- EXERCISE REQUIREMENTS -
Word for word, write the lines below out again, with no pictures.

- DATA FOR THIS EXERCISE -
★ ★ ★ ★ ★
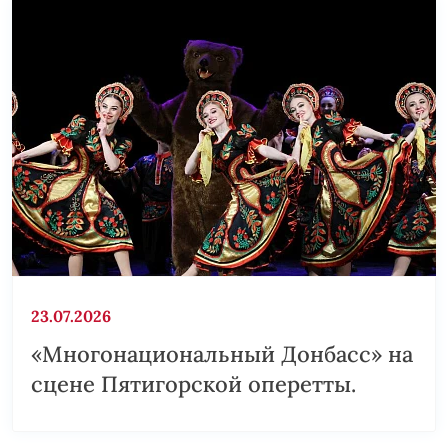
23.07.2026
«Многонациональный Донбасс» на
сцене Пятигорской оперетты.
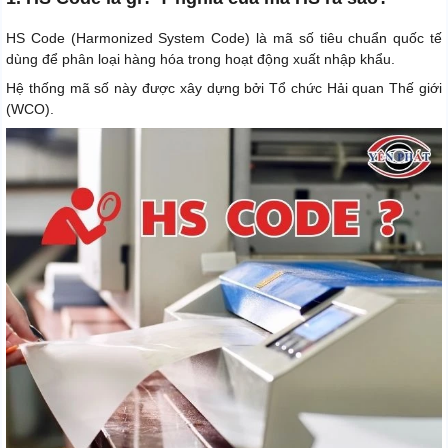
HS Code (Harmonized System Code) là mã số tiêu chuẩn quốc tế
dùng để phân loại hàng hóa trong hoạt động xuất nhập khẩu.
Hệ thống mã số này được xây dựng bởi Tổ chức Hải quan Thế giới
(WCO).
★ ★ ★ ★ ★
- ANSWER BOX -
23.07.2026
«Многонациональный Донбасс» на
сцене Пятигорской оперетты.
HS Code (Harmonized System Code) là mã số tiêu chuẩn quốc tế
dùng để phân loại hàng hóa trong hoạt động xuất nhập khẩu.
Hệ thống mã số này được xây dựng bởi Tổ chức Hải quan Thế giới
(WCO).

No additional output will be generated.